野見宿禰

名前
  • 野見宿禰【日本書紀】すくね)
キーワード
  • 相撲
  • 土部連(はじのむらじ)等之始祖【日本書紀 巻第六 垂仁天皇三十二年七月己卯条】
  • 後裔は山城国土師宿禰(はじのすくね)・和泉国土師宿禰・和泉国土師連(はじのむらじ)・和泉国石津連(いしつのむらじ)【新撰姓氏録抄 当サイトまとめ】
生年月日
( ~ 垂仁天皇7年7月7日)
没年月日
(垂仁天皇32年7月6日 ~ )
出来事
  • 垂仁天皇7年7月7日

    垂仁天皇の側の物が奏上して「当麻邑(たぎまのむら)に勇敢な人がいます。当麻蹶速といいます。その人は力が強く、角を折ったり、曲がった鉤を伸ばします。常に周囲に『四方に求めても、我が力に並ぶ物はあるだろうか。何とかして力の強い者に会い、生死を問わず力比べをしたい』と言っています」と。

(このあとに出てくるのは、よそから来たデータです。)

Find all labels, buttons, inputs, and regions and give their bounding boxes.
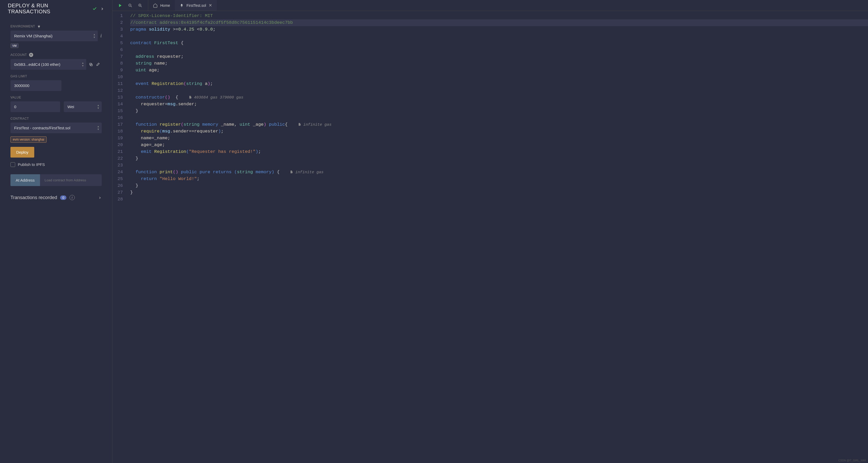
zoom-out-icon[interactable] bbox=[128, 3, 132, 8]
home-icon bbox=[153, 3, 158, 8]
contract-select[interactable]: FirstTest - contracts/FirstTest.sol bbox=[10, 123, 102, 133]
svg-line-7 bbox=[141, 6, 142, 7]
environment-label: ENVIRONMENT bbox=[10, 25, 102, 29]
info-icon[interactable]: i bbox=[69, 195, 75, 200]
deploy-button[interactable]: Deploy bbox=[10, 147, 34, 158]
tab-file[interactable]: FirstTest.sol ✕ bbox=[175, 0, 217, 11]
tab-label: FirstTest.sol bbox=[186, 3, 206, 8]
play-icon[interactable] bbox=[118, 3, 122, 8]
tx-recorded-label: Transactions recorded bbox=[10, 195, 57, 200]
code-editor[interactable]: 1234567891011121314151617181920212223242… bbox=[113, 11, 868, 463]
caret-icon: ▴▾ bbox=[97, 104, 99, 109]
editor-area: Home FirstTest.sol ✕ 1234567891011121314… bbox=[113, 0, 868, 463]
value-unit-select[interactable]: Wei bbox=[64, 101, 102, 112]
account-label: ACCOUNT+ bbox=[10, 53, 102, 57]
gas-icon bbox=[298, 123, 302, 126]
at-address-button[interactable]: At Address bbox=[10, 174, 40, 186]
value-label: VALUE bbox=[10, 96, 102, 99]
panel-title: DEPLOY & RUN TRANSACTIONS bbox=[8, 3, 89, 14]
gas-hint: infinite gas bbox=[290, 170, 323, 174]
close-icon[interactable]: ✕ bbox=[209, 3, 212, 8]
value-input[interactable] bbox=[10, 101, 60, 112]
publish-ipfs-checkbox[interactable] bbox=[10, 162, 15, 167]
check-icon[interactable] bbox=[92, 6, 97, 11]
publish-ipfs-label: Publish to IPFS bbox=[18, 162, 45, 167]
svg-marker-11 bbox=[181, 5, 183, 7]
tab-label: Home bbox=[160, 3, 170, 8]
caret-icon: ▴▾ bbox=[97, 125, 99, 131]
watermark: CSDN @IT_GIRL_XAH bbox=[838, 459, 866, 462]
at-address-input[interactable] bbox=[40, 174, 102, 186]
editor-toolbar: Home FirstTest.sol ✕ bbox=[113, 0, 868, 11]
gas-icon bbox=[290, 170, 293, 174]
caret-icon: ▴▾ bbox=[82, 61, 84, 67]
gas-icon bbox=[189, 95, 192, 99]
info-icon[interactable]: i bbox=[100, 33, 102, 39]
chevron-right-icon[interactable] bbox=[100, 6, 104, 11]
evm-version-badge: evm version: shanghai bbox=[10, 136, 46, 143]
tx-count-badge: 0 bbox=[60, 195, 66, 200]
account-select[interactable]: 0x5B3...eddC4 (100 ether) bbox=[10, 59, 86, 70]
code-content[interactable]: // SPDX-License-Identifier: MIT //contra… bbox=[127, 12, 868, 463]
copy-icon[interactable] bbox=[89, 62, 93, 67]
environment-select[interactable]: Remix VM (Shanghai) bbox=[10, 31, 98, 41]
edit-icon[interactable] bbox=[96, 62, 100, 67]
vm-badge: VM bbox=[10, 43, 19, 48]
tab-home[interactable]: Home bbox=[148, 0, 175, 11]
svg-marker-2 bbox=[119, 4, 121, 7]
svg-line-4 bbox=[131, 6, 132, 7]
plug-icon bbox=[37, 25, 41, 29]
add-account-icon[interactable]: + bbox=[29, 53, 33, 57]
solidity-icon bbox=[180, 3, 184, 8]
caret-icon: ▴▾ bbox=[94, 33, 95, 39]
line-gutter: 1234567891011121314151617181920212223242… bbox=[113, 12, 127, 463]
gas-label: GAS LIMIT bbox=[10, 74, 102, 78]
deploy-panel: DEPLOY & RUN TRANSACTIONS ENVIRONMENT Re… bbox=[0, 0, 113, 463]
gas-hint: infinite gas bbox=[298, 123, 332, 127]
contract-label: CONTRACT bbox=[10, 117, 102, 121]
zoom-in-icon[interactable] bbox=[138, 3, 142, 8]
chevron-right-icon[interactable] bbox=[98, 195, 102, 200]
gas-hint: 403684 gas 379000 gas bbox=[189, 95, 243, 100]
gas-limit-input[interactable] bbox=[10, 80, 61, 91]
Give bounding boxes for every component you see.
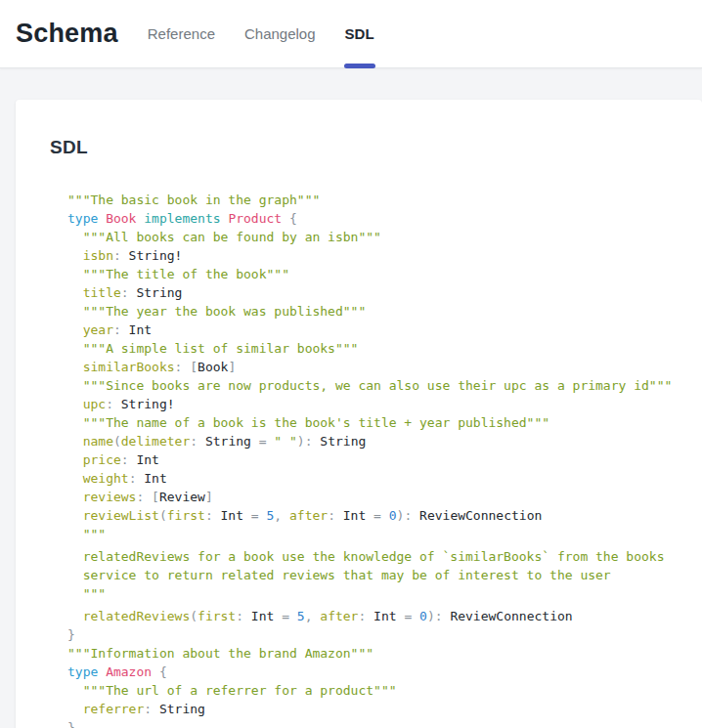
code-line: reviewList(first: Int = 5, after: Int = … xyxy=(67,506,682,525)
code-line: year: Int xyxy=(67,321,682,339)
code-line: } xyxy=(67,718,682,728)
code-line: referrer: String xyxy=(67,700,682,718)
code-line: weight: Int xyxy=(67,469,682,488)
tab-reference-label: Reference xyxy=(148,25,215,42)
tab-sdl[interactable]: SDL xyxy=(330,0,389,67)
code-line: relatedReviews for a book use the knowle… xyxy=(67,547,682,566)
tab-changelog[interactable]: Changelog xyxy=(230,0,330,67)
code-line: """The name of a book is the book's titl… xyxy=(67,413,682,432)
code-line: service to return related reviews that m… xyxy=(67,566,682,584)
tab-changelog-label: Changelog xyxy=(244,25,316,42)
code-line: name(delimeter: String = " "): String xyxy=(67,432,682,450)
code-line: """ xyxy=(67,525,682,543)
active-tab-indicator xyxy=(344,64,375,68)
code-line: """Since books are now products, we can … xyxy=(67,376,682,395)
code-line: upc: String! xyxy=(67,395,682,413)
content-area: SDL """The basic book in the graph"""typ… xyxy=(0,100,702,728)
page-header: Schema Reference Changelog SDL xyxy=(0,0,702,68)
page-title: Schema xyxy=(16,19,118,49)
tab-reference[interactable]: Reference xyxy=(133,0,230,67)
code-line: """ xyxy=(67,584,682,603)
code-line: """The title of the book""" xyxy=(67,265,682,283)
code-line: """The basic book in the graph""" xyxy=(67,191,682,209)
code-line: """All books can be found by an isbn""" xyxy=(67,228,682,246)
code-line: similarBooks: [Book] xyxy=(67,358,682,376)
tab-sdl-label: SDL xyxy=(345,25,374,42)
sdl-heading: SDL xyxy=(50,137,682,158)
code-line: price: Int xyxy=(67,450,682,469)
code-line: title: String xyxy=(67,283,682,302)
code-line: """The url of a referrer for a product""… xyxy=(67,681,682,700)
sdl-panel: SDL """The basic book in the graph"""typ… xyxy=(16,100,702,728)
code-line: reviews: [Review] xyxy=(67,488,682,506)
code-line: } xyxy=(67,625,682,644)
code-line: """Information about the brand Amazon""" xyxy=(67,644,682,663)
code-line: """A simple list of similar books""" xyxy=(67,339,682,358)
code-line: type Amazon { xyxy=(67,663,682,681)
tab-bar: Reference Changelog SDL xyxy=(133,0,389,67)
code-line: """The year the book was published""" xyxy=(67,302,682,321)
code-line: relatedReviews(first: Int = 5, after: In… xyxy=(67,607,682,625)
code-line: type Book implements Product { xyxy=(67,209,682,228)
code-line: isbn: String! xyxy=(67,246,682,265)
sdl-code-block: """The basic book in the graph"""type Bo… xyxy=(67,191,682,728)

    天皇はこれを聞くと、群卿に詔して「朕が聞く所によれば、当麻蹶速なる者は天下の力士という。これに並ぶ人はいないだろうか」と。
    一人の臣が進み出て言うには「私が聞く所によると、出雲国に勇士がいて、野見宿禰といいます。お召しになられて、この人を蹶速に当ててみましょう」と。

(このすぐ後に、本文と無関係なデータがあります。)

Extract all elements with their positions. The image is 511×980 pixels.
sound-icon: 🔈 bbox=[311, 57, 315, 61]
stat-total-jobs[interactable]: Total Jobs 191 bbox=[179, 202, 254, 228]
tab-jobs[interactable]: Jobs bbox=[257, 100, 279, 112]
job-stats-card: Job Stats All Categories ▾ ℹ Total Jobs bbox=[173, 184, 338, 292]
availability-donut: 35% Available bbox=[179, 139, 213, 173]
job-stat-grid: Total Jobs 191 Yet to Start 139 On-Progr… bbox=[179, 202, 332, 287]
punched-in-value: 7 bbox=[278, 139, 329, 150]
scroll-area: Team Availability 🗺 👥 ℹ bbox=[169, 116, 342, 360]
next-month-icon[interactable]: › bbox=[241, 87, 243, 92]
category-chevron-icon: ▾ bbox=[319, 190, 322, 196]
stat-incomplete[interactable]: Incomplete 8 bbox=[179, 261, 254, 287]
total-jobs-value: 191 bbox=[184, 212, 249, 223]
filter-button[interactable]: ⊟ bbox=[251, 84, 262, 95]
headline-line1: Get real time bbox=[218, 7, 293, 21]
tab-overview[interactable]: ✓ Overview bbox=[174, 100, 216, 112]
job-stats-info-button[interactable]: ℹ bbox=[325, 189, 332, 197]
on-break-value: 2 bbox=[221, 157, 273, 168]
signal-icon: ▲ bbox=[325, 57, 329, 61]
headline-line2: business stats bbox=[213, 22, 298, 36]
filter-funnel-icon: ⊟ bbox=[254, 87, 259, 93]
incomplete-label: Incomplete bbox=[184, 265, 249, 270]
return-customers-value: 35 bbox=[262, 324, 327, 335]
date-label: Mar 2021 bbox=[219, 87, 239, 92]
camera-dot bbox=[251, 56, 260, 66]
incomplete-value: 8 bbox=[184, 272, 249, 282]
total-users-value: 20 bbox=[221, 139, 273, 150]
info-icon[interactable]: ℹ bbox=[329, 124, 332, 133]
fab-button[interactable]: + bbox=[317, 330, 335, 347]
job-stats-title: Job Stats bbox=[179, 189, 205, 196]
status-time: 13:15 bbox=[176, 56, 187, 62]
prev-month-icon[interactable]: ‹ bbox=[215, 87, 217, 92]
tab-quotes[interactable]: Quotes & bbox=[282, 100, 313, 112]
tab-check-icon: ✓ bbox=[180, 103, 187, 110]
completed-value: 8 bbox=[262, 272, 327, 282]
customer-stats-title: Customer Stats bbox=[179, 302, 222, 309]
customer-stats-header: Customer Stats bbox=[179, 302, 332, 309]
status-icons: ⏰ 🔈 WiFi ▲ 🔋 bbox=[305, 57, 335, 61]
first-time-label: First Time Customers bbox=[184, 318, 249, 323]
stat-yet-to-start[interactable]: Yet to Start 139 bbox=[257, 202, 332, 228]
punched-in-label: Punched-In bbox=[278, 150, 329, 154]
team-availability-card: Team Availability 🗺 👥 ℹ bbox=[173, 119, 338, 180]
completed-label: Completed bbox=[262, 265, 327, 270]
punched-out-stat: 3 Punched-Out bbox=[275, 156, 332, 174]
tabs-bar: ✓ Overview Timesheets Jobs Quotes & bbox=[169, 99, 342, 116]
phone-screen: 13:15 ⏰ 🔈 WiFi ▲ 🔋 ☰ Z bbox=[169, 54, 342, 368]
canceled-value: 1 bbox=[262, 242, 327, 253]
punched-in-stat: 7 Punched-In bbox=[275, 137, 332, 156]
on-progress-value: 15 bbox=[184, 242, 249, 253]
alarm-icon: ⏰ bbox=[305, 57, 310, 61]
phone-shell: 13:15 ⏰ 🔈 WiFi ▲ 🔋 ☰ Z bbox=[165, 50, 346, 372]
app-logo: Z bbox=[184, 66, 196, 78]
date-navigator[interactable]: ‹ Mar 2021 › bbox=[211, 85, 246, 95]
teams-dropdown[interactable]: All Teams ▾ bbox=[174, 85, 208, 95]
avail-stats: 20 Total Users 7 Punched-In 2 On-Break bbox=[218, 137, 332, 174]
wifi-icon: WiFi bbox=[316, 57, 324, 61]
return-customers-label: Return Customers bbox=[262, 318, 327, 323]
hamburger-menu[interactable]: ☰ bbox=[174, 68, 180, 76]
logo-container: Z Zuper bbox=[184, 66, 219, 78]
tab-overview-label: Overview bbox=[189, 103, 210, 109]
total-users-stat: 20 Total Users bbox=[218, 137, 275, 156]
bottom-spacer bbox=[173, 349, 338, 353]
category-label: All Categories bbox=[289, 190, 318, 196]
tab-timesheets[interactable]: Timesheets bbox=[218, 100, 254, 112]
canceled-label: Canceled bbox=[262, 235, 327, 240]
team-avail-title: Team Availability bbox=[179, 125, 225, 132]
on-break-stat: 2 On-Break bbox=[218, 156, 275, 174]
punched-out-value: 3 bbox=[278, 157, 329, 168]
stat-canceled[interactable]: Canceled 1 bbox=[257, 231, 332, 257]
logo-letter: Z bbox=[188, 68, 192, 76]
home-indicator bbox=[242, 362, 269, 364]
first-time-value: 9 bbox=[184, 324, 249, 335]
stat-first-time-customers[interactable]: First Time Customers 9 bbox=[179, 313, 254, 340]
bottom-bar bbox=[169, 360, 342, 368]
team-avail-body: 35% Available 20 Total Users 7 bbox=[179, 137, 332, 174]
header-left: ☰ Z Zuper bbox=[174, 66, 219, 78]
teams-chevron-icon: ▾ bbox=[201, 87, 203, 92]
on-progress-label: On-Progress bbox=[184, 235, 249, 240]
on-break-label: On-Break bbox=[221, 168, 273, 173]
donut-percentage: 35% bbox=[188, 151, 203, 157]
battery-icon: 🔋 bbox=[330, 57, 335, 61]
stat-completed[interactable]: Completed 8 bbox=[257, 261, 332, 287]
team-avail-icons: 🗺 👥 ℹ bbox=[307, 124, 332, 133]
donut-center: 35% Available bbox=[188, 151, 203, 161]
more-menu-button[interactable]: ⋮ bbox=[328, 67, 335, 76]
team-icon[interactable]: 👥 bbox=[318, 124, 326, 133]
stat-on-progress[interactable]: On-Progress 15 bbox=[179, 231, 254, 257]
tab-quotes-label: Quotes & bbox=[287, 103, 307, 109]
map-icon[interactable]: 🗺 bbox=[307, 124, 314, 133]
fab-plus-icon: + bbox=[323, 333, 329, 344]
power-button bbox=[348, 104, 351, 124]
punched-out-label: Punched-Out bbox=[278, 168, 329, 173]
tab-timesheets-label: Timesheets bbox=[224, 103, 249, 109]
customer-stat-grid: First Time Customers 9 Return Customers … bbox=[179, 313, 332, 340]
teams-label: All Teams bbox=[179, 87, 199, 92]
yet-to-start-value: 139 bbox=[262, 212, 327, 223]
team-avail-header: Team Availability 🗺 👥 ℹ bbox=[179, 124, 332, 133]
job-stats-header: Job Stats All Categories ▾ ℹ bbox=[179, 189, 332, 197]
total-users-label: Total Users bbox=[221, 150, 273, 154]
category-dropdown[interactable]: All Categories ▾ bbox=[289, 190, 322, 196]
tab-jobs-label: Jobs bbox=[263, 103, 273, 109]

    その日の内に長尾市を遣わして野見宿禰を呼んだ。
    野見宿禰は出雲からやって来た。そして当麻蹶速と野見宿禰に捔力今の相撲。させた。
    二人は向い合って立つと、足を挙げて蹴り合った。野見宿禰は当麻蹶速の脇骨を折り、また腰を折って殺した。
    それで当麻蹶速の地を奪って野見宿禰に賜った。これがその邑に腰折田(こしおれだ)がある由縁である。
    野見宿禰は留まって仕えた。

    【日本書紀 巻第六 垂仁天皇七年七月乙亥条】
  • 垂仁天皇32年7月6日

    皇后日葉酢媛命が崩じた。
    葬るにはまだ日があり、天皇は群卿に詔して「死に従う道は、以前に良いことではないと知った。この度の殯はいかにするべきか」と。

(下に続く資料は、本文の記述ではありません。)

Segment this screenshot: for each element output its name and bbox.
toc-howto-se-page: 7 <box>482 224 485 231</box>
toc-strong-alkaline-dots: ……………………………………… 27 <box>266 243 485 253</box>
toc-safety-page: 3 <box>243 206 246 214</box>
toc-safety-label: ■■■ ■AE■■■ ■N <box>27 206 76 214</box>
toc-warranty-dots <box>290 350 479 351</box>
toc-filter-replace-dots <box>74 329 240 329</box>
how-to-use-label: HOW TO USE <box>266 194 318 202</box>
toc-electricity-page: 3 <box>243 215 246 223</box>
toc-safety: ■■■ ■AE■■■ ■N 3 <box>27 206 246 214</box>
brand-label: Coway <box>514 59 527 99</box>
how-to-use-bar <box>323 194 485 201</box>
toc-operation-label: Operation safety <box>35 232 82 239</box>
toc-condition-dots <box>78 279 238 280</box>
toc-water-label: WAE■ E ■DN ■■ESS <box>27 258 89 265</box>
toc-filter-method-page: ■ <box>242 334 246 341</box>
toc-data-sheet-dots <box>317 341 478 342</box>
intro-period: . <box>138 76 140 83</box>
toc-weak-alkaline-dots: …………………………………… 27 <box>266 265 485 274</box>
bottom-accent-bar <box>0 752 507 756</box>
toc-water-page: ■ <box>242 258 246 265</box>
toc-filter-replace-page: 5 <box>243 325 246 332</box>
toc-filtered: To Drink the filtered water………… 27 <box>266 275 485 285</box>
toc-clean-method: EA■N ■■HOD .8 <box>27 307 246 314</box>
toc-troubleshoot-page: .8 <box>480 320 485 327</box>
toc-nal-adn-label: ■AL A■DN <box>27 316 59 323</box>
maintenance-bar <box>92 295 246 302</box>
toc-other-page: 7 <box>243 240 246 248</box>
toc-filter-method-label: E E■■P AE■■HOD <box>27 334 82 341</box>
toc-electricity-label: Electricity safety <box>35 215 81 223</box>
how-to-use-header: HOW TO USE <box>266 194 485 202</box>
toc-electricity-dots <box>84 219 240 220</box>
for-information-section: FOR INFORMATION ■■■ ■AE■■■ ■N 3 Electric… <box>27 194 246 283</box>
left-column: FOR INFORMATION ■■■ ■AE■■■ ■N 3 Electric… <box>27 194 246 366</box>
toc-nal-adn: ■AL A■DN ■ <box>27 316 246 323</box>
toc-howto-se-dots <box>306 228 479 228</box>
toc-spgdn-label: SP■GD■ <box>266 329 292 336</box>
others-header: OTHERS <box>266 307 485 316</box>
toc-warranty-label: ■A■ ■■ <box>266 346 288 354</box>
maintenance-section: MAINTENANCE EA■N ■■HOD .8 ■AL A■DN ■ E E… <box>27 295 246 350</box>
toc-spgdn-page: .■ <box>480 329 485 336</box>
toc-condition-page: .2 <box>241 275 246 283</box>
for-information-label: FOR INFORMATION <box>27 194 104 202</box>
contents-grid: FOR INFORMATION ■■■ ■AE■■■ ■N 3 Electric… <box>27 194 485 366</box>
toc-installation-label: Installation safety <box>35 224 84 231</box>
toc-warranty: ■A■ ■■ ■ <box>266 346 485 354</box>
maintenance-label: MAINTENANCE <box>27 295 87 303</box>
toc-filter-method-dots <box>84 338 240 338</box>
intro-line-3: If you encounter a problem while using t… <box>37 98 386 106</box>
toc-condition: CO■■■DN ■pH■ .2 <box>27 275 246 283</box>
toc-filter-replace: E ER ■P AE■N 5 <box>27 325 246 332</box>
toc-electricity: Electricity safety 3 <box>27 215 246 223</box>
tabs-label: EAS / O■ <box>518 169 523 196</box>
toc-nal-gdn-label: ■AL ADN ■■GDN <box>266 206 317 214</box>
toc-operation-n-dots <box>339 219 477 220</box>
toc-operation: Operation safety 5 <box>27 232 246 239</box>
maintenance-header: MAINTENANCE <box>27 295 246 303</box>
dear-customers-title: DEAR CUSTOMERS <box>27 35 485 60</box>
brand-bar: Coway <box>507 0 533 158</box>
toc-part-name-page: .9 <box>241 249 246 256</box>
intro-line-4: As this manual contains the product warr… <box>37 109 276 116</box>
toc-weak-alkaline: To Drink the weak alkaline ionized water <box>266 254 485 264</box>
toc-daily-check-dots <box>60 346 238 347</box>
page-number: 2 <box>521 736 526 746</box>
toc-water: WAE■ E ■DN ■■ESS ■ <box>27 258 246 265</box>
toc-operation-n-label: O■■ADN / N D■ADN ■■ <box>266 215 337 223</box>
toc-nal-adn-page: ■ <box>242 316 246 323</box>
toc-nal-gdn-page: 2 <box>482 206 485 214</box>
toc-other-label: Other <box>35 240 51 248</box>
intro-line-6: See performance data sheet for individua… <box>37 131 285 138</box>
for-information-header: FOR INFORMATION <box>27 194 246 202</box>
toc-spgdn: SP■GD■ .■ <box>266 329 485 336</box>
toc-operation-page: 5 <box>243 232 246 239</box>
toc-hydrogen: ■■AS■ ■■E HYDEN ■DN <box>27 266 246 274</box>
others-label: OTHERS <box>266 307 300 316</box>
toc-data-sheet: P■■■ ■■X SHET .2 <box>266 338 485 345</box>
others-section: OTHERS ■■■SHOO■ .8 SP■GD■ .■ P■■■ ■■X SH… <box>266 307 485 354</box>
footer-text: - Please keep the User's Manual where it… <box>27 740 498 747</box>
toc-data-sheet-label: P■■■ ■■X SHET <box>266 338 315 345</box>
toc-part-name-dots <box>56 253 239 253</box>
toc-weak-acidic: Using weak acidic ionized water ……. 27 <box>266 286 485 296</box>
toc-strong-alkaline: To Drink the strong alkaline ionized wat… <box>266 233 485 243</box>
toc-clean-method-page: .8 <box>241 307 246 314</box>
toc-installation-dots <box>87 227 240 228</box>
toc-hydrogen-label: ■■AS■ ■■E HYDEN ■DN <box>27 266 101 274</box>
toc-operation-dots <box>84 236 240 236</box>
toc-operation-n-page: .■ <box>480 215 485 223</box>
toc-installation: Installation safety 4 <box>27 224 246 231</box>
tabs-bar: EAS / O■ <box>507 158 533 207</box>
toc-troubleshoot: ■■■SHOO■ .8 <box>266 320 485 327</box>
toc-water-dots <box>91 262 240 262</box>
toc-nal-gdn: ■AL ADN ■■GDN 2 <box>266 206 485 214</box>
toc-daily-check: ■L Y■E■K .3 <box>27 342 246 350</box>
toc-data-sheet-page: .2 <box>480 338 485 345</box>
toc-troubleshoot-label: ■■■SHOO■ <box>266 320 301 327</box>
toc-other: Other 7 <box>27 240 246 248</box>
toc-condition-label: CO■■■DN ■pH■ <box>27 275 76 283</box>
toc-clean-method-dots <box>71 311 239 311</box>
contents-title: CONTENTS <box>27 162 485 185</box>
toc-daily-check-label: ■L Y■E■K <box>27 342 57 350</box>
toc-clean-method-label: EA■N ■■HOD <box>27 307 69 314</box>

    ここに野見宿禰が進み出て言うには「君王の陵墓に、生きる人を埋め立てるのは良いことでは御座いません。どう後世に伝えられましょうか。どうか適切な方法を議って奏上致したく存じます」と。
    即ち使者を遣わして出雲国の土部(はじべ)百人を召し上げて、自ら土部らをつかって埴土(はにつち)を取り、人や馬など様々な物の形を作った。それらを天皇に献上して「今後はこの土物(はに)を生きる人の代わりに陵墓に立てて、後世の法としましょう」と言った。
    天皇はこれを大いに喜び、野見宿禰に詔して「お前の便法は真に朕の心に適っている」と。
    そしてその土物を初めて日葉酢媛命の墓に立てた。この土物を名付けて埴輪(はにわ)という、または立物(たてもの)という。
    そして令を下して「今後は陵墓には必ず土物を立てて人を損なってはならない」と言った。
    天皇は厚く野見宿禰の功を誉めて、鍛地(かたしところ)を賜った。そして土部(はじ)の職に任じた。それで本姓を改めて土部臣(はじのおみ)という。これは土部連(はじのむらじ)らが天皇の喪葬を司る由縁である。